- What is needed: Could you output the entries that follow exactly, omitting any pictures they contain?

(Saved entries)
>>>>>
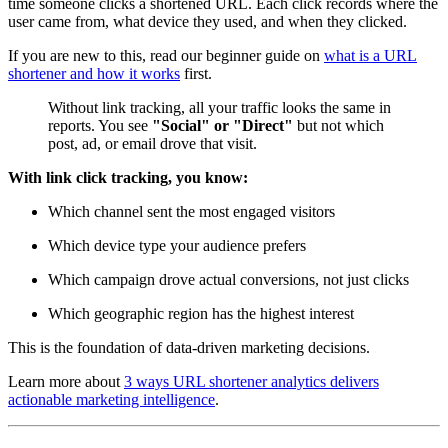
time someone clicks a shortened URL. Each click records where the
user came from, what device they used, and when they clicked.
If you are new to this, read our beginner guide on
what is a URL
shortener and how it works
first.
Without link tracking, all your traffic looks the same in
reports. You see
"Social" or "Direct"
but not which
post, ad, or email drove that visit.
With link click tracking, you know:
Which channel sent the most engaged visitors
Which device type your audience prefers
Which campaign drove actual conversions, not just clicks
Which geographic region has the highest interest
This is the foundation of data-driven marketing decisions.
Learn more about
3 ways URL shortener analytics delivers
actionable marketing intelligence
.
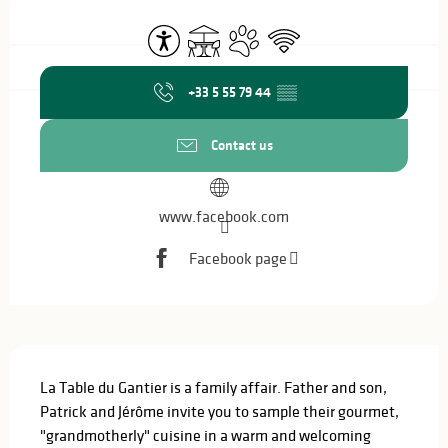
Opening hours & contact details
Accessibility
Terrace
Animals accepted
Wifi
+33 5 55 79 44
▒▒
Contact us
www.facebook.com
Facebook page
Description
La Table du Gantier is a family affair. Father and son, 
Patrick and Jérôme invite you to sample their gourmet, 
"grandmotherly" cuisine in a warm and welcoming 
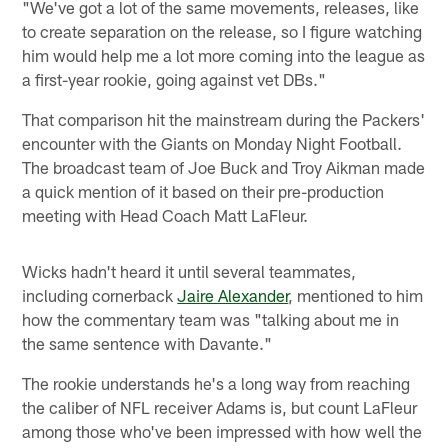
"We've got a lot of the same movements, releases, like
to create separation on the release, so I figure watching
him would help me a lot more coming into the league as
a first-year rookie, going against vet DBs."
That comparison hit the mainstream during the Packers'
encounter with the Giants on Monday Night Football.
The broadcast team of Joe Buck and Troy Aikman made
a quick mention of it based on their pre-production
meeting with Head Coach Matt LaFleur.
Wicks hadn't heard it until several teammates,
including cornerback
Jaire Alexander
, mentioned to him
how the commentary team was "talking about me in
the same sentence with Davante."
The rookie understands he's a long way from reaching
the caliber of NFL receiver Adams is, but count LaFleur
among those who've been impressed with how well the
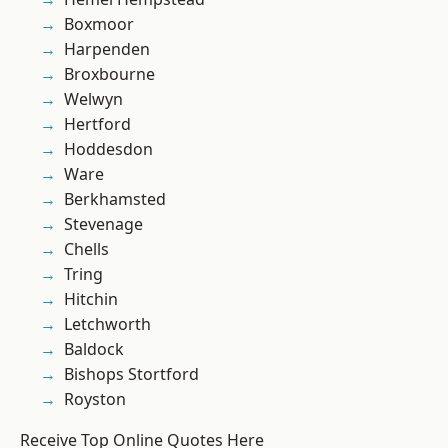
Boxmoor
Harpenden
Broxbourne
Welwyn
Hertford
Hoddesdon
Ware
Berkhamsted
Stevenage
Chells
Tring
Hitchin
Letchworth
Baldock
Bishops Stortford
Royston
Receive Top Online Quotes Here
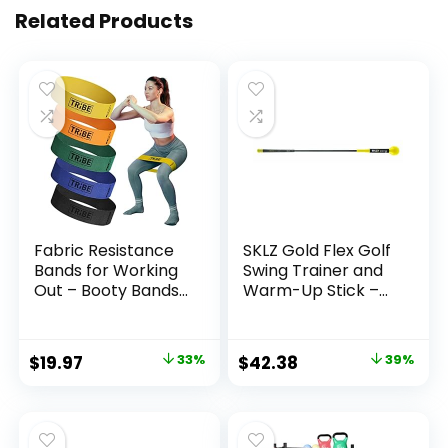
Related Products
Fabric Resistance
SKLZ Gold Flex Golf
Bands for Working
Swing Trainer and
Out – Booty Bands
Warm-Up Stick –
for Women and
Essential Golf
Men – Exercise
Accessories for
Bands Resistance
Golfers, 48″/40”
Original
Current
Original
Current
$
19.97
33%
$
42.38
39%
Bands Set –
Golf Equipment for
price
price
price
price
Workout Bands
Distance, Balance
Resistance Bands
Building, Power &
was:
is:
was:
is:
for Legs – Fitness
Grip Training,
$29.97.
$19.97.
$69.99.
$42.38.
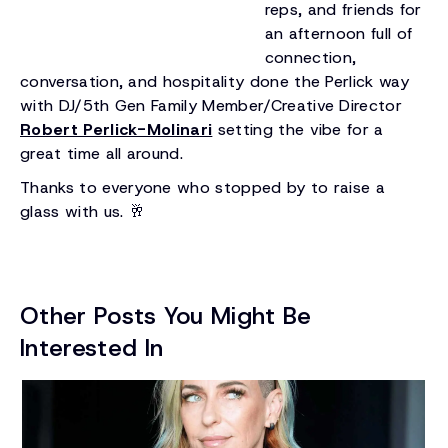
reps, and friends for
an afternoon full of
connection,
conversation, and hospitality done the Perlick way
with DJ/5th Gen Family Member/Creative Director
Robert Perlick-Molinari
setting the vibe for a
great time all around.
Thanks to everyone who stopped by to raise a
glass with us. 🥂
Other Posts You Might Be
Interested In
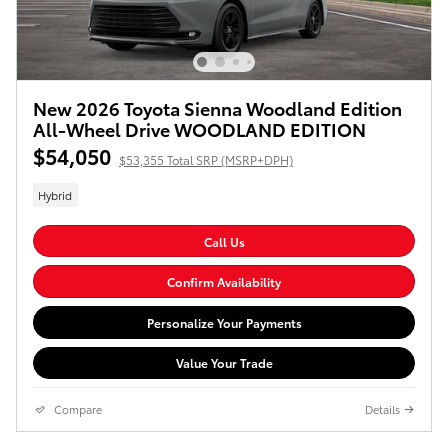
New 2026 Toyota Sienna Woodland Edition
All-Wheel Drive WOODLAND EDITION
$54,050
$53,355 Total SRP (MSRP+DPH)
Hybrid
Call Us
Confirm Availability
Personalize Your Payments
Value Your Trade
Compare
Details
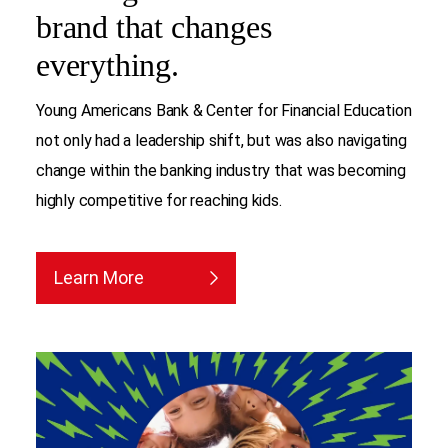
brand that changes
everything.
Young Americans Bank & Center for Financial Education
not only had a leadership shift, but was also navigating
change within the banking industry that was becoming
highly competitive for reaching kids.
Learn More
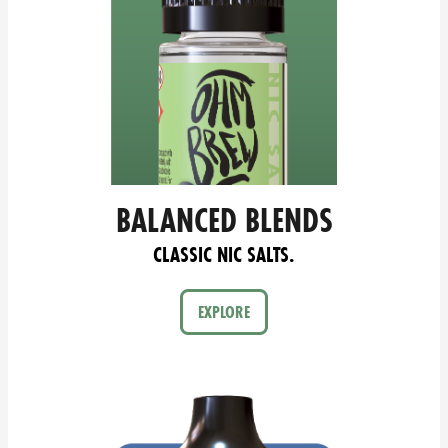
BALANCED BLENDS
CLASSIC NIC SALTS.
EXPLORE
<<<<<
- Answer for the task:
time someone clicks a shortened URL. Each click records where the
user came from, what device they used, and when they clicked.
If you are new to this, read our beginner guide on
what is a URL
shortener and how it works
first.
Without link tracking, all your traffic looks the same in
reports. You see
"Social" or "Direct"
but not which
post, ad, or email drove that visit.
With link click tracking, you know:
Which channel sent the most engaged visitors
Which device type your audience prefers
Which campaign drove actual conversions, not just clicks
Which geographic region has the highest interest
This is the foundation of data-driven marketing decisions.
Learn more about
3 ways URL shortener analytics delivers
actionable marketing intelligence
.
Opening hours & contact details
Accessibility
Terrace
Animals accepted
Wifi
+33 5 55 79 44
▒▒
Contact us
www.facebook.com
Facebook page
Description
La Table du Gantier is a family affair. Father and son, 
Patrick and Jérôme invite you to sample their gourmet, 
"grandmotherly" cuisine in a warm and welcoming 
"We've got a lot of the same movements, releases, like
to create separation on the release, so I figure watching
him would help me a lot more coming into the league as
a first-year rookie, going against vet DBs."
That comparison hit the mainstream during the Packers'
encounter with the Giants on Monday Night Football.
The broadcast team of Joe Buck and Troy Aikman made
a quick mention of it based on their pre-production
meeting with Head Coach Matt LaFleur.
Wicks hadn't heard it until several teammates,
including cornerback
Jaire Alexander
, mentioned to him
how the commentary team was "talking about me in
the same sentence with Davante."
The rookie understands he's a long way from reaching
the caliber of NFL receiver Adams is, but count LaFleur
among those who've been impressed with how well the
Boxmoor
Harpenden
Broxbourne
Welwyn
Hertford
Hoddesdon
Ware
Berkhamsted
Stevenage
Chells
Tring
Hitchin
Letchworth
Baldock
Bishops Stortford
Royston
Receive Top Online Quotes Here
Related Products
Fabric Resistance
SKLZ Gold Flex Golf
Bands for Working
Swing Trainer and
Out – Booty Bands
Warm-Up Stick –
for Women and
Essential Golf
Men – Exercise
Accessories for
Bands Resistance
Golfers, 48″/40”
Original
Current
Original
Current
$
19.97
33%
$
42.38
39%
Bands Set –
Golf Equipment for
price
price
price
price
Workout Bands
Distance, Balance
Resistance Bands
Building, Power &
was:
is:
was:
is:
for Legs – Fitness
Grip Training,
$29.97.
$19.97.
$69.99.
$42.38.
reps, and friends for
an afternoon full of
connection,
conversation, and hospitality done the Perlick way
with DJ/5th Gen Family Member/Creative Director
Robert Perlick-Molinari
setting the vibe for a
great time all around.
Thanks to everyone who stopped by to raise a
glass with us. 🥂
Other Posts You Might Be
Interested In
New 2026 Toyota Sienna Woodland Edition
All-Wheel Drive WOODLAND EDITION
$54,050
$53,355 Total SRP (MSRP+DPH)
Hybrid
Call Us
Confirm Availability
Personalize Your Payments
Value Your Trade
Compare
Details
brand that changes
everything.
Young Americans Bank & Center for Financial Education
not only had a leadership shift, but was also navigating
change within the banking industry that was becoming
highly competitive for reaching kids.
Learn More
BALANCED BLENDS
CLASSIC NIC SALTS.
EXPLORE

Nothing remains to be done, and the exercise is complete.